**Saved data entries**
************

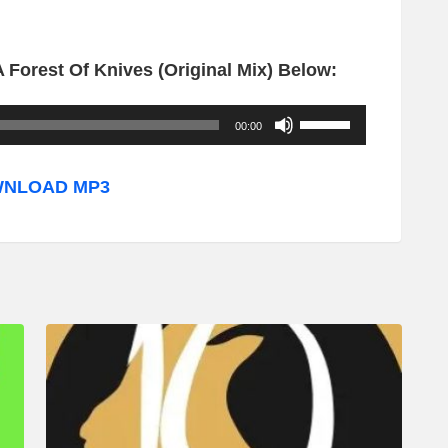
 Forest Of Knives (Original Mix) Below:
U
00:00
s
e
NLOAD MP3
U
p
/
D
o
w
n
A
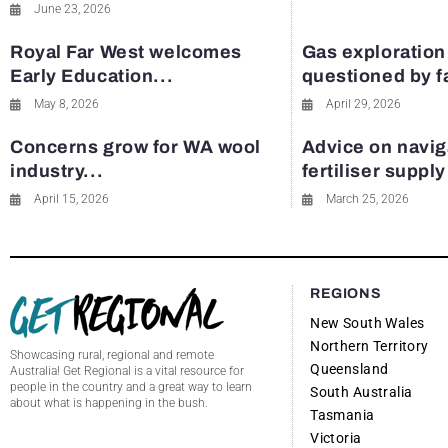
June 23, 2026
Royal Far West welcomes
Gas exploration
Early Education...
questioned by 
May 8, 2026
April 29, 2026
Concerns grow for WA wool
Advice on navig
industry...
fertiliser suppl
April 15, 2026
March 25, 2026
REGIONS
New South Wales
Northern Territory
Showcasing rural, regional and remote
Queensland
Australia! Get Regional is a vital resource for
people in the country and a great way to learn
South Australia
about what is happening in the bush.
Tasmania
Victoria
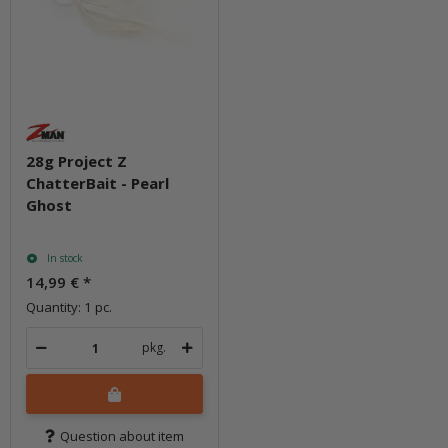
28g Project Z
ChatterBait - Pearl
Ghost
In stock
14,99 €
*
Quantity: 1 pc.
pkg.
Question about item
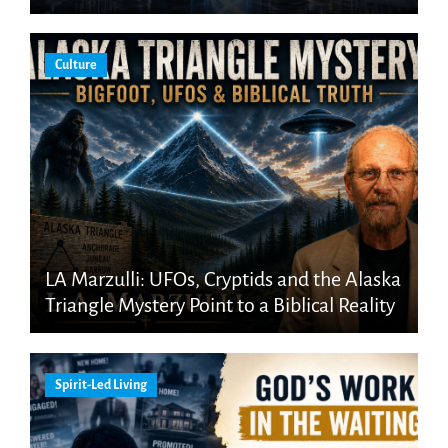
Culture
LA Marzulli: UFOs, Cryptids and the Alaska
Triangle Mystery Point to a Biblical Reality
Spirit-Led Living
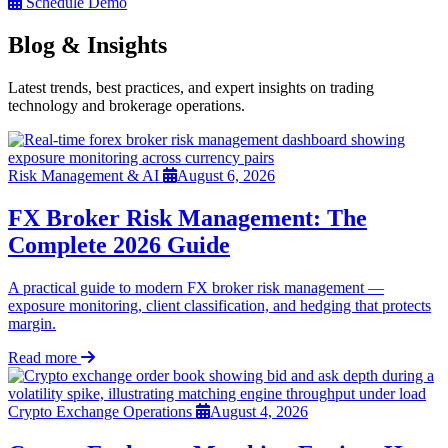
Schedule Demo
Blog & Insights
Latest trends, best practices, and expert insights on trading
technology and brokerage operations.
Risk Management & AI
August 6, 2026
FX Broker Risk Management: The
Complete 2026 Guide
A practical guide to modern FX broker risk management —
exposure monitoring, client classification, and hedging that protects
margin.
Read more
Crypto Exchange Operations
August 4, 2026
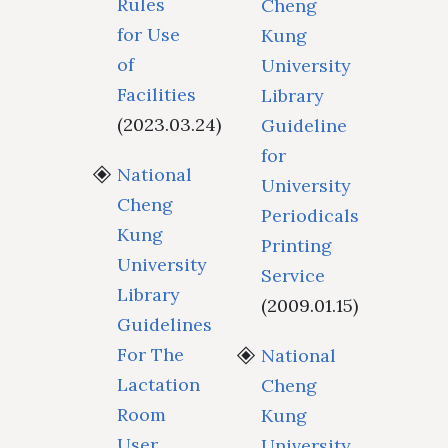
Rules
Cheng
for Use
Kung
of
University
Facilities
Library
(2023.03.24)
Guideline
for
National
University
Cheng
Periodicals
Kung
Printing
University
Service
Library
(2009.01.15)
Guidelines
For The
National
Lactation
Cheng
Room
Kung
User
University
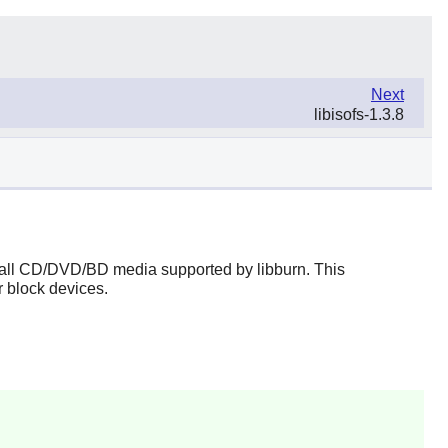
Next
libisofs-1.3.8
n all CD/DVD/BD media supported by
libburn
. This
 block devices.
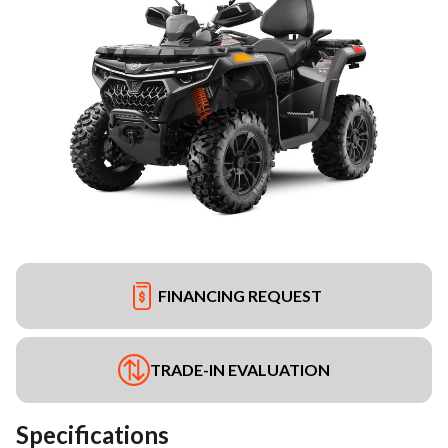
FINANCING REQUEST
TRADE-IN EVALUATION
Specifications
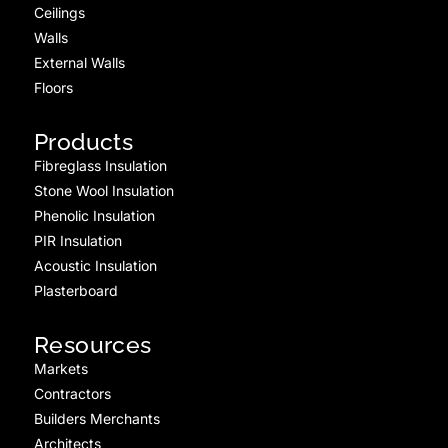
Ceilings
Walls
External Walls
Floors
Products
Fibreglass Insulation
Stone Wool Insulation
Phenolic Insulation
PIR Insulation
Acoustic Insulation
Plasterboard
Resources
Markets
Contractors
Builders Merchants
Architects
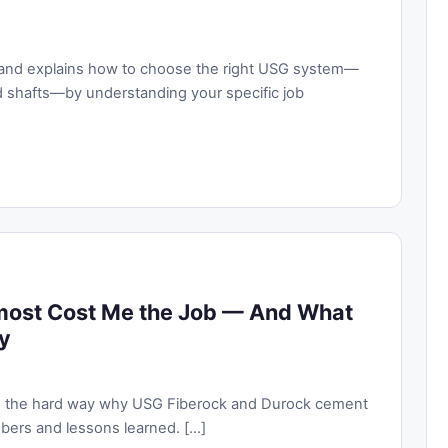
ke and explains how to choose the right USG system—
d shafts—by understanding your specific job
most Cost Me the Job — And What
y
ing the hard way why USG Fiberock and Durock cement
ers and lessons learned. [...]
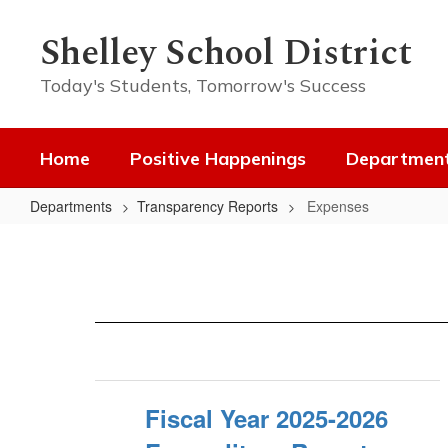
Skip
to
Shelley School District
main
content
Today's Students, Tomorrow's Success
Home
Positive Happenings
Departmen
Departments
Transparency Reports
Expenses
Expenses
Fiscal Year 2025-2026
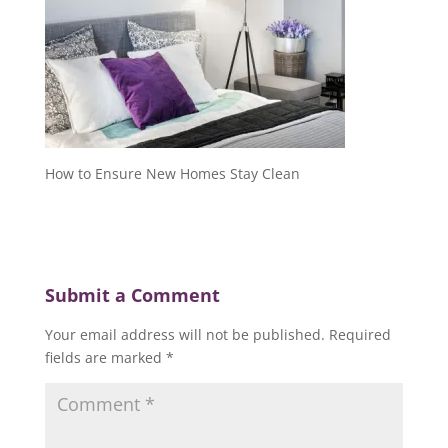
How to Ensure New Homes Stay Clean
Submit a Comment
Your email address will not be published.
Required
fields are marked
*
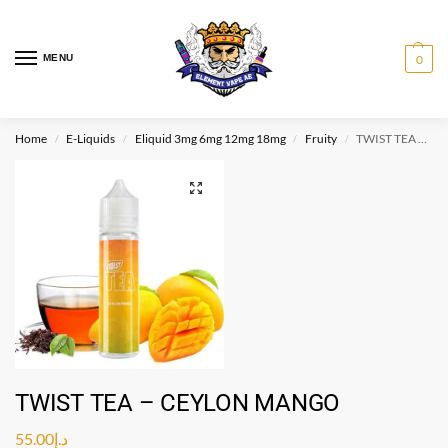
MENU
0
Home
E-Liquids
Eliquid 3mg 6mg 12mg 18mg
Fruity
TWIST TEA – CEYLON MANGO
/
/
/
/
TWIST TEA – CEYLON MANGO
55.00
د.إ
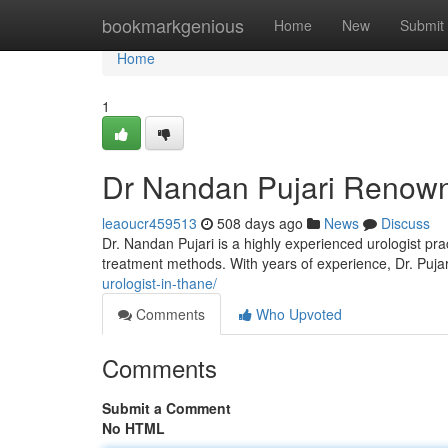
Home
bookmarkgenious
Home
New
Submit
Home
1
Dr Nandan Pujari Renown
leaoucr459513
508 days ago
News
Discuss
Dr. Nandan Pujari is a highly experienced urologist pra
treatment methods. With years of experience, Dr. Pujari
urologist-in-thane/
Comments
Who Upvoted
Comments
Submit a Comment
No HTML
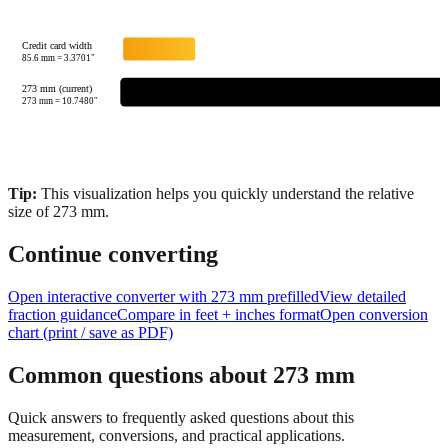
Credit card width
85.6
mm =
3.3701
"
273 mm (current)
273
mm =
10.7480
"
Tip:
This visualization helps you quickly understand the relative
size of
273
mm.
Continue converting
Open interactive converter with
273
mm prefilled
View detailed
fraction guidance
Compare in feet + inches format
Open conversion
chart (print / save as PDF)
Common questions about
273
mm
Quick answers to frequently asked questions about this
measurement, conversions, and practical applications.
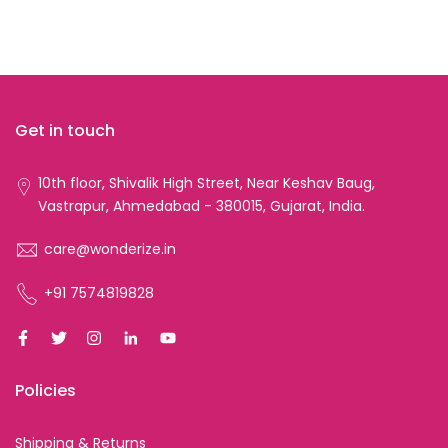
Get in touch
10th floor, Shivalik High Street, Near Keshav Baug,
Vastrapur, Ahmedabad - 380015, Gujarat, India.
care@wonderize.in
+91 7574819828
Policies
Shipping & Returns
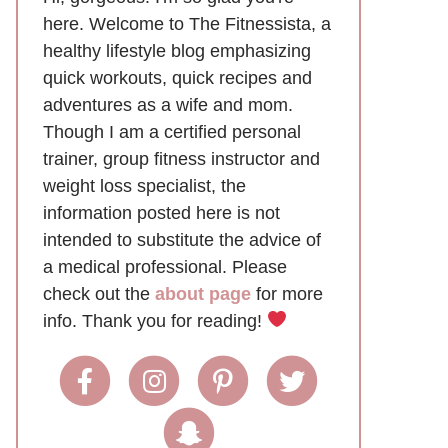
here. Welcome to The Fitnessista, a
healthy lifestyle blog emphasizing
quick workouts, quick recipes and
adventures as a wife and mom.
Though I am a certified personal
trainer, group fitness instructor and
weight loss specialist, the
information posted here is not
intended to substitute the advice of
a medical professional. Please
check out the
about page
for more
info. Thank you for reading!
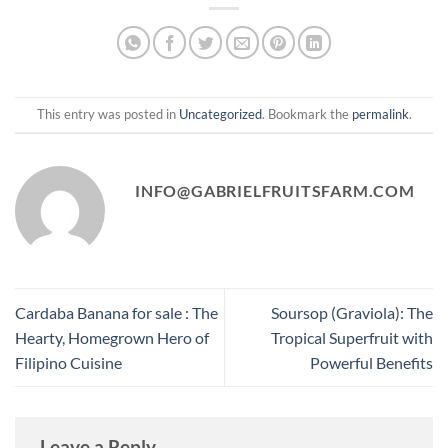
This entry was posted in
Uncategorized
. Bookmark the
permalink
.
INFO@GABRIELFRUITSFARM.COM
Cardaba Banana for sale : The
Soursop (Graviola): The
Hearty, Homegrown Hero of
Tropical Superfruit with
Filipino Cuisine
Powerful Benefits
Leave a Reply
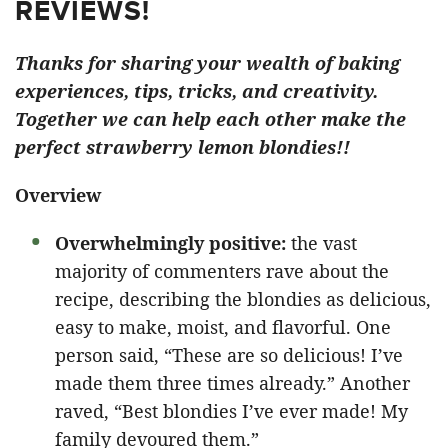
REVIEWS!
Thanks for sharing your wealth of baking
experiences, tips, tricks, and creativity.
Together we can help each other make the
perfect strawberry lemon blondies!!
Overview
Overwhelmingly positive:
the vast
majority of commenters rave about the
recipe, describing the blondies as delicious,
easy to make, moist, and flavorful. One
person said, “These are so delicious! I’ve
made them three times already.” Another
raved, “Best blondies I’ve ever made! My
family devoured them.”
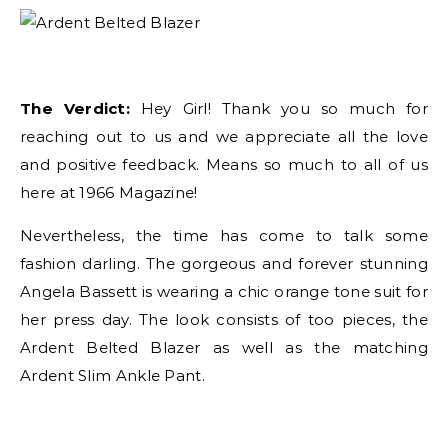
The Verdict:
Hey Girl! Thank you so much for
reaching out to us and we appreciate all the love
and positive feedback. Means so much to all of us
here at 1966 Magazine!
Nevertheless, the time has come to talk some
fashion darling. The gorgeous and forever stunning
Angela Bassett is wearing a chic orange tone suit for
her press day. The look consists of too pieces, the
Ardent Belted Blazer as well as the matching
Ardent Slim Ankle Pant.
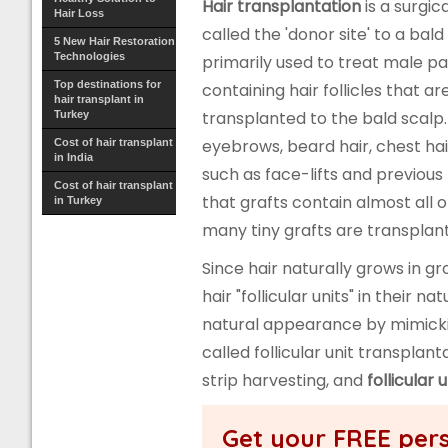
Hair transplantation
is a surgic
Hair Loss
called the 'donor site' to a bald
5 New Hair Restoration
Technologies
primarily used to treat male pa
Top destinations for
containing hair follicles that a
hair transplant in
transplanted to the bald scalp
Turkey
eyebrows, beard hair, chest hair
Cost of hair transplant
in India
such as face-lifts and previous 
Cost of hair transplant
that grafts contain almost all o
in Turkey
many tiny grafts are transplante
Since hair naturally grows in gr
hair "follicular units" in their
natural appearance by mimicking
called follicular unit transplan
strip harvesting, and
follicular 
Get your FREE pers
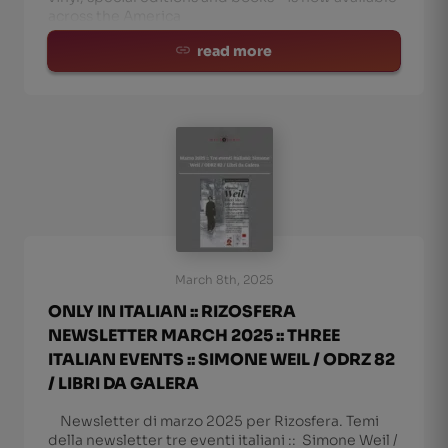
across the America
read more
March 8th, 2025
ONLY IN ITALIAN :: RIZOSFERA
NEWSLETTER MARCH 2025 :: THREE
ITALIAN EVENTS :: SIMONE WEIL / ODRZ 82
/ LIBRI DA GALERA
Newsletter di marzo 2025 per Rizosfera. Temi
della newsletter tre eventi italiani :: Simone Weil /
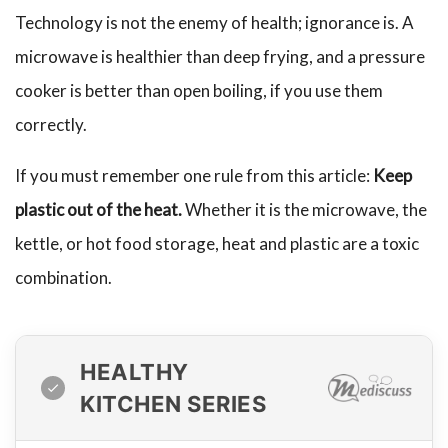
Technology is not the enemy of health; ignorance is. A
microwave is healthier than deep frying, and a pressure
cooker is better than open boiling, if you use them
correctly.
If you must remember one rule from this article:
Keep
plastic out of the heat.
Whether it is the microwave, the
kettle, or hot food storage, heat and plastic are a toxic
combination.
HEALTHY
KITCHEN SERIES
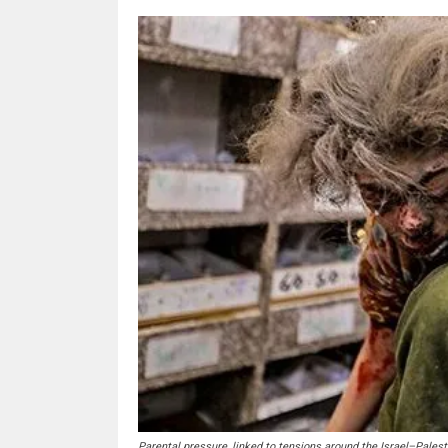
Parental pressure, linked to tensions around the Israel–Palesti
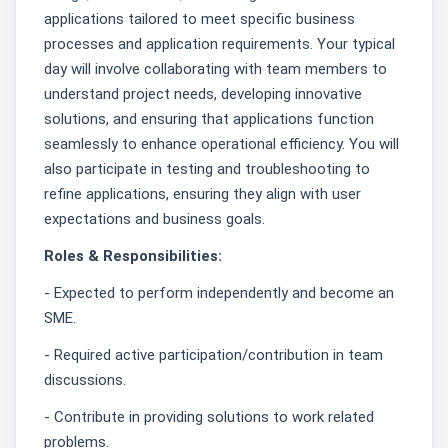
applications tailored to meet specific business
processes and application requirements. Your typical
day will involve collaborating with team members to
understand project needs, developing innovative
solutions, and ensuring that applications function
seamlessly to enhance operational efficiency. You will
also participate in testing and troubleshooting to
refine applications, ensuring they align with user
expectations and business goals.
Roles & Responsibilities:
- Expected to perform independently and become an
SME.
- Required active participation/contribution in team
discussions.
- Contribute in providing solutions to work related
problems.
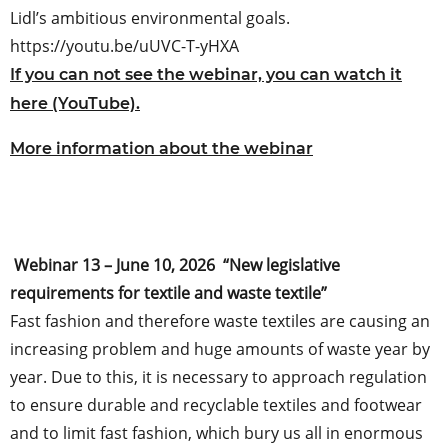
Lidl’s ambitious environmental goals.
https://youtu.be/uUVC-T-yHXA
If you can not see the webinar, you can watch it
here (YouTube).
More information about the webinar
Webinar 13 – June 10, 2026 “New legislative
requirements for textile and waste textile”
Fast fashion and therefore waste textiles are causing an
increasing problem and huge amounts of waste year by
year. Due to this, it is necessary to approach regulation
to ensure durable and recyclable textiles and footwear
and to limit fast fashion, which bury us all in enormous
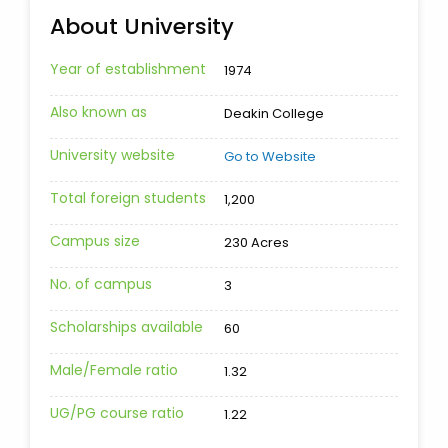
About University
Year of establishment
1974
Also known as
Deakin College
University website
Go to Website
Total foreign students
1,200
Campus size
230 Acres
No. of campus
3
Scholarships available
60
Male/Female ratio
1.32
UG/PG course ratio
1.22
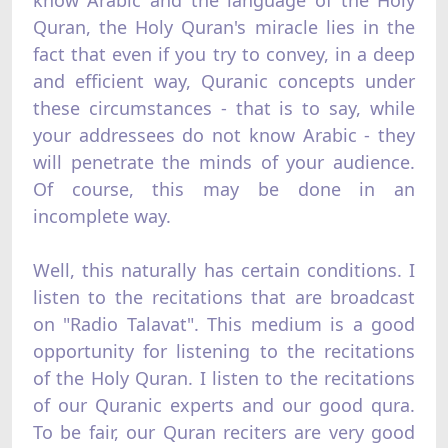
Quran, the Holy Quran's miracle lies in the
fact that even if you try to convey, in a deep
and efficient way, Quranic concepts under
these circumstances - that is to say, while
your addressees do not know Arabic - they
will penetrate the minds of your audience.
Of course, this may be done in an
incomplete way.
Well, this naturally has certain conditions. I
listen to the recitations that are broadcast
on "Radio Talavat". This medium is a good
opportunity for listening to the recitations
of the Holy Quran. I listen to the recitations
of our Quranic experts and our good qura.
To be fair, our Quran reciters are very good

************

**What this task involves**
Would you copy the lines above exactly, starting with the one that has "understand project needs, developing" and ending with the one that has "Well, this naturally", both included, without the pictures?

**Exercise answer**
understand project needs, developing innovative
solutions, and ensuring that applications function
seamlessly to enhance operational efficiency. You will
also participate in testing and troubleshooting to
refine applications, ensuring they align with user
expectations and business goals.
Roles & Responsibilities:
- Expected to perform independently and become an
SME.
- Required active participation/contribution in team
discussions.
- Contribute in providing solutions to work related
problems.
Lidl’s ambitious environmental goals.
https://youtu.be/uUVC-T-yHXA
If you can not see the webinar, you can watch it
here (YouTube).
More information about the webinar
Webinar 13 – June 10, 2026 “New legislative
requirements for textile and waste textile”
Fast fashion and therefore waste textiles are causing an
increasing problem and huge amounts of waste year by
year. Due to this, it is necessary to approach regulation
to ensure durable and recyclable textiles and footwear
and to limit fast fashion, which bury us all in enormous
About University
Year of establishment
1974
Also known as
Deakin College
University website
Go to Website
Total foreign students
1,200
Campus size
230 Acres
No. of campus
3
Scholarships available
60
Male/Female ratio
1.32
UG/PG course ratio
1.22
Quran, the Holy Quran's miracle lies in the
fact that even if you try to convey, in a deep
and efficient way, Quranic concepts under
these circumstances - that is to say, while
your addressees do not know Arabic - they
will penetrate the minds of your audience.
Of course, this may be done in an
incomplete way.
Well, this naturally has certain conditions. I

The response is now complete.